▶ _EXERCISE_: Say how many of the lines below hold "Username", writing the number and nothing more.

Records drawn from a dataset
_ _ _ _

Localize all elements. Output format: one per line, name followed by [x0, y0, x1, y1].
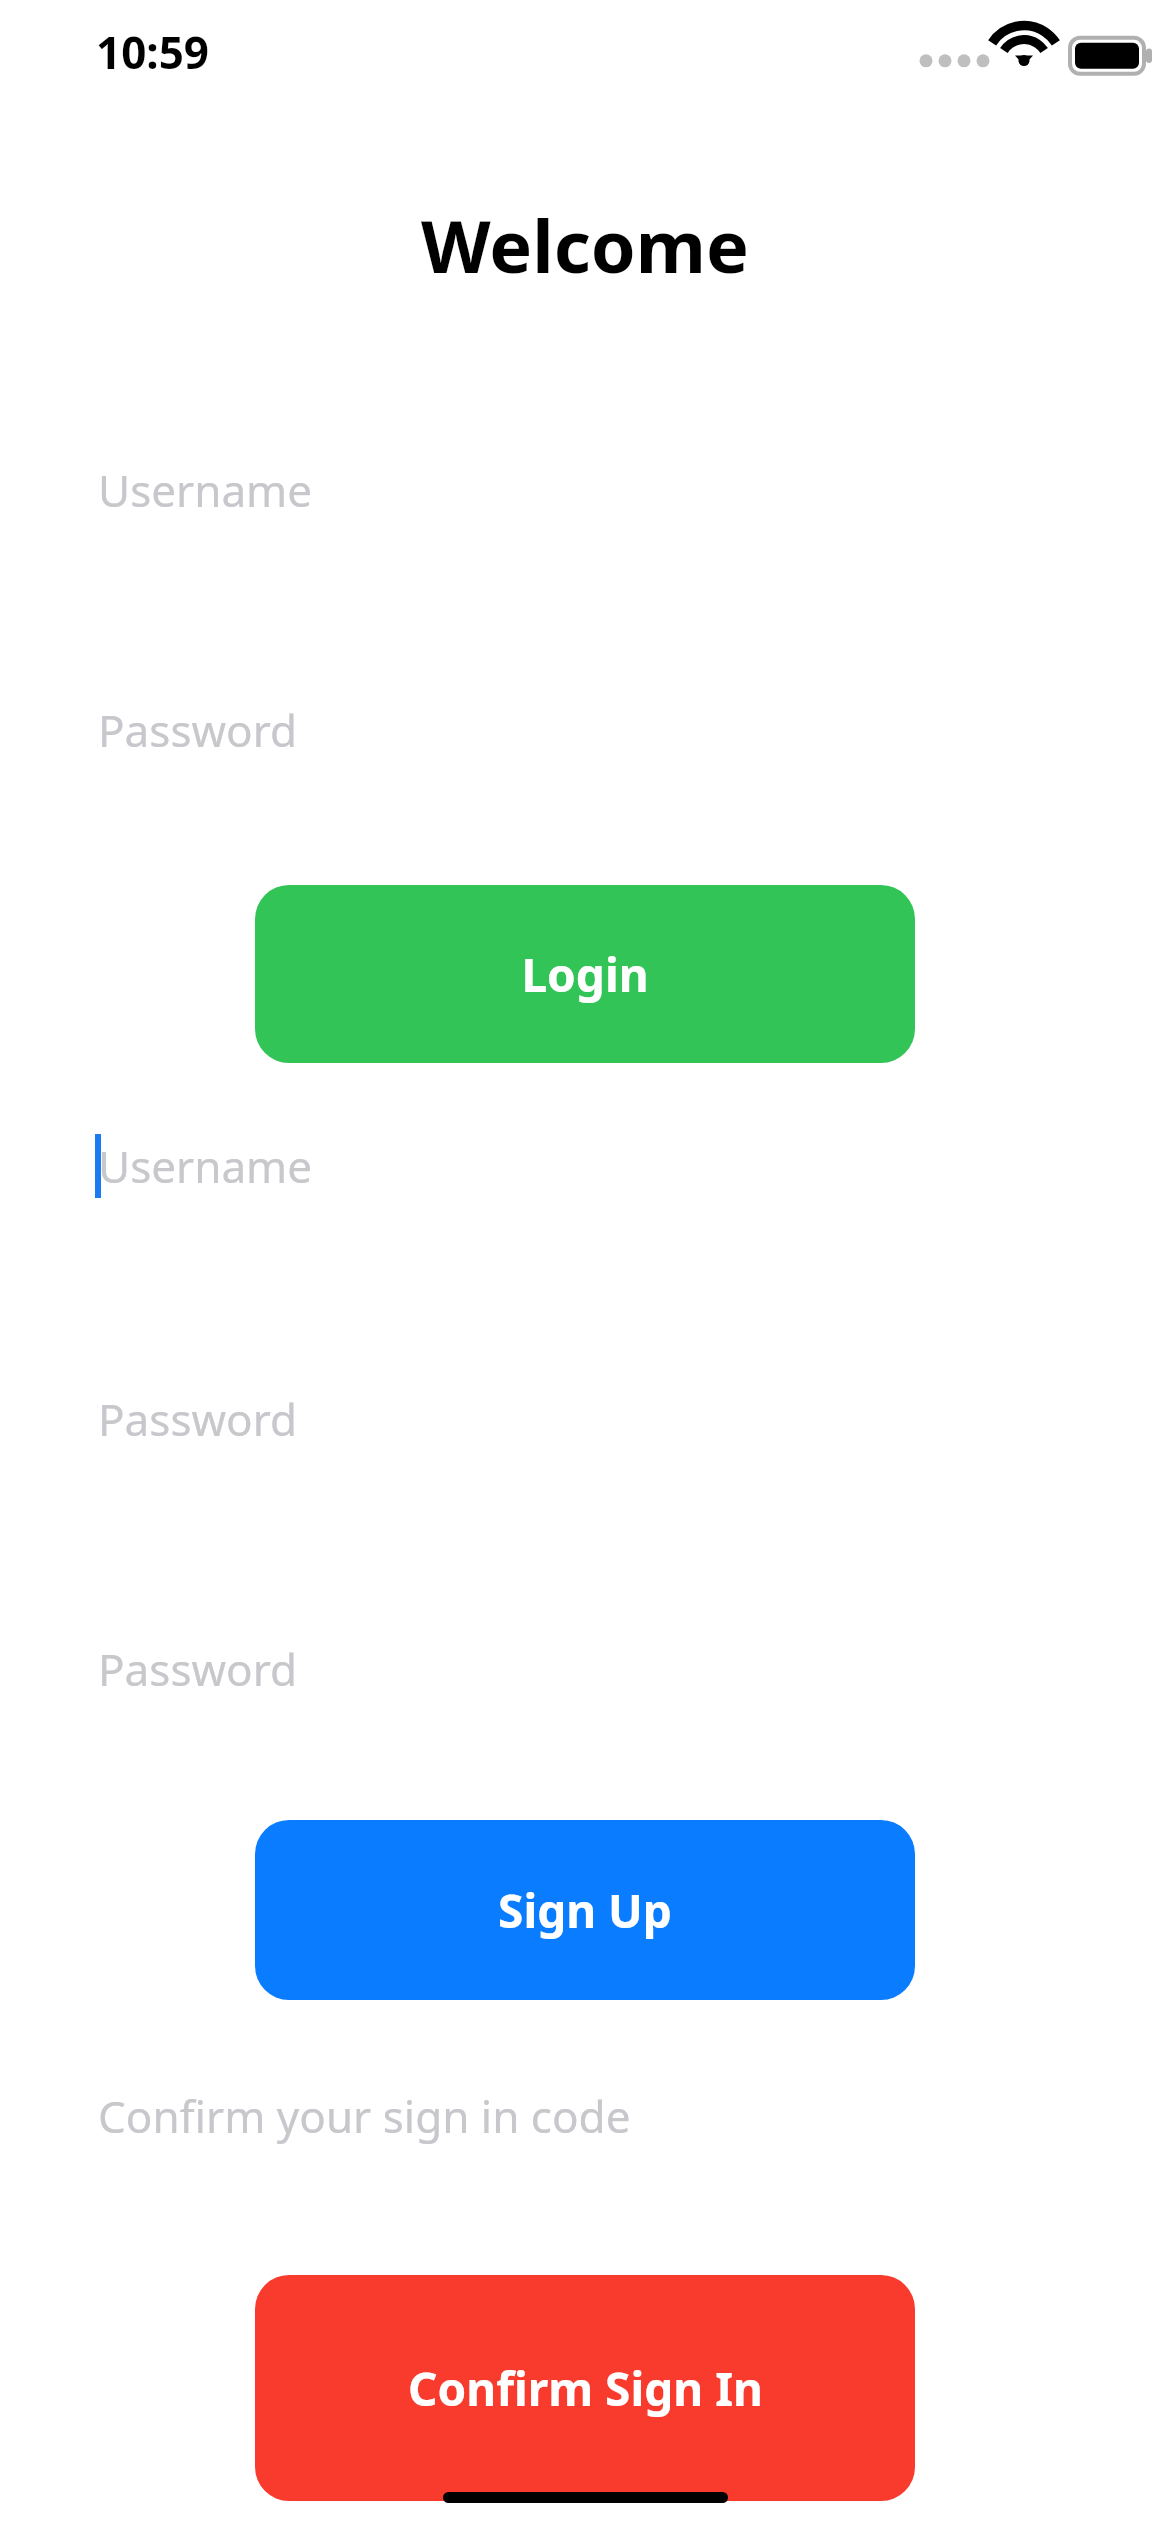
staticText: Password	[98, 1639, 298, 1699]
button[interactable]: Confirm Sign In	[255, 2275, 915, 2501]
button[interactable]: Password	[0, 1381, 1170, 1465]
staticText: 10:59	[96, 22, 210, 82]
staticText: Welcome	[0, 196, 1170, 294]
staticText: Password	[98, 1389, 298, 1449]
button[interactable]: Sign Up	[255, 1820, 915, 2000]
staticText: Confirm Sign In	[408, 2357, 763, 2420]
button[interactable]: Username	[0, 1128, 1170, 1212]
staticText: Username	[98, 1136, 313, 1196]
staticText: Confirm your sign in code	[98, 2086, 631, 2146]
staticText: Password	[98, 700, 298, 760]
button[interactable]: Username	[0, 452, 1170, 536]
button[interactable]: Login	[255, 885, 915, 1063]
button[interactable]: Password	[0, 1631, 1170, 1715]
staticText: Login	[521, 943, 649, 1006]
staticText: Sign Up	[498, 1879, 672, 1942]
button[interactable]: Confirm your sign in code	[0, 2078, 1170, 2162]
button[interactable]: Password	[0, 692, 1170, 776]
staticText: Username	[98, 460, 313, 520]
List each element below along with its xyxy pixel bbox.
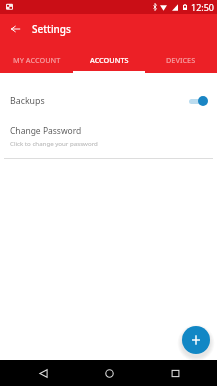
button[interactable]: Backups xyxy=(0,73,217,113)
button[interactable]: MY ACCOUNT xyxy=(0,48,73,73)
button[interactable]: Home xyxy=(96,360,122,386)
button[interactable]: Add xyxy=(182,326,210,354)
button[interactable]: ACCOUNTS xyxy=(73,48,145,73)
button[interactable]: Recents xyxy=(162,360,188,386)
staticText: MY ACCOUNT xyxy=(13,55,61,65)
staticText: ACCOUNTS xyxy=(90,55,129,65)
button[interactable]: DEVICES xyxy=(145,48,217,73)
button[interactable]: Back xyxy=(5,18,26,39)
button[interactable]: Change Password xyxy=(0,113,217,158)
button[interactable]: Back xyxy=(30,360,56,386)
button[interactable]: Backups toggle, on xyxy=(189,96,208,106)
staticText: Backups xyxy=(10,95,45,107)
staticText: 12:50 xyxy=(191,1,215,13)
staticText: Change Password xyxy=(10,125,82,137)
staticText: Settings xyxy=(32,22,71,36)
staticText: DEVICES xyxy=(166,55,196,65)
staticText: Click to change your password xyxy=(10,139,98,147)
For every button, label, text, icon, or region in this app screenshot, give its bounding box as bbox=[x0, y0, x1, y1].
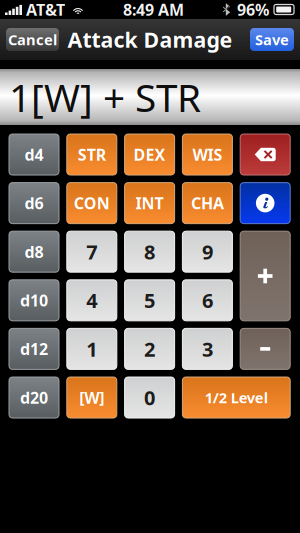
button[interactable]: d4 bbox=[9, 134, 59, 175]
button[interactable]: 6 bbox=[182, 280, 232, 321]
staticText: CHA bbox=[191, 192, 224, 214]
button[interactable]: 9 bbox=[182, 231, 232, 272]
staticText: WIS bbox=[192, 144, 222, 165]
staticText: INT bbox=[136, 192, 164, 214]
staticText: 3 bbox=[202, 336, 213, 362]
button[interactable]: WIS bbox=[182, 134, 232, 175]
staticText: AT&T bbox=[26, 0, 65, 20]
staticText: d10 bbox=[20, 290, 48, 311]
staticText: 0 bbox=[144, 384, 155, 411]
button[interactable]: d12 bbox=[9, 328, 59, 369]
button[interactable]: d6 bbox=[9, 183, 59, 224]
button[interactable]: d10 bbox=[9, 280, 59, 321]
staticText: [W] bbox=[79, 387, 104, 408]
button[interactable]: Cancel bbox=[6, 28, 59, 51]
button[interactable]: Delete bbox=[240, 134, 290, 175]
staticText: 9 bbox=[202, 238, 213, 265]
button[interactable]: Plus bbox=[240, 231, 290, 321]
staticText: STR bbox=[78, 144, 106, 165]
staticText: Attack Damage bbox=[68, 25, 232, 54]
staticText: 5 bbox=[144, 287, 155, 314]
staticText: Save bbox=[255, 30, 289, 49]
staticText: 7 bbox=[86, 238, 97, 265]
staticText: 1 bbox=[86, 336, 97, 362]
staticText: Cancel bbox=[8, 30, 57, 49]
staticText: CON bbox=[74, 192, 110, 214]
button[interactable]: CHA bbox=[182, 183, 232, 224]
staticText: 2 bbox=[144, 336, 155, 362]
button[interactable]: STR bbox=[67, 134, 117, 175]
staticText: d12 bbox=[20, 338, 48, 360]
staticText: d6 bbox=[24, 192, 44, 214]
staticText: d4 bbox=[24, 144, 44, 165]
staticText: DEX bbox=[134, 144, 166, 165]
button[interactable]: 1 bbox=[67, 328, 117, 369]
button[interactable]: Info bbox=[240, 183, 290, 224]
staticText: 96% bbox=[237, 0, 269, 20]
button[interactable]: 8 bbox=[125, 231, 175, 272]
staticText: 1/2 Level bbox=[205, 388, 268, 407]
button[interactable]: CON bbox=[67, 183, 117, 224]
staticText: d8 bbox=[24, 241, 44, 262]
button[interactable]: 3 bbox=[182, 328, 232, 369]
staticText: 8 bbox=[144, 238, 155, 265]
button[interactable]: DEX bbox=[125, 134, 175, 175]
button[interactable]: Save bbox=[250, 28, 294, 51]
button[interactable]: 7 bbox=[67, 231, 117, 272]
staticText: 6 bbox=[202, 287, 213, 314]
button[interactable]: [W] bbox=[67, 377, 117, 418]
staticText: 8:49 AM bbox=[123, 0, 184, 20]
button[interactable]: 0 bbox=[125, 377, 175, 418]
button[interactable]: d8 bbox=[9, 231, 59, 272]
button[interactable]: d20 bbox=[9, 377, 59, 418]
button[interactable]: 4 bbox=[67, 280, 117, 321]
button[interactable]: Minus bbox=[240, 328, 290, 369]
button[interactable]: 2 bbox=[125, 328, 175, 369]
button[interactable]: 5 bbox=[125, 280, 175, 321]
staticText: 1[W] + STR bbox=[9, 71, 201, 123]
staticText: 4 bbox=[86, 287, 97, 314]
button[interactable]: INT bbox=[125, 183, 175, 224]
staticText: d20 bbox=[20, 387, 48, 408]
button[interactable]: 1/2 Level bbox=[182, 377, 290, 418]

_ _ _ _

▶ _WORKED SOLUTION_: 4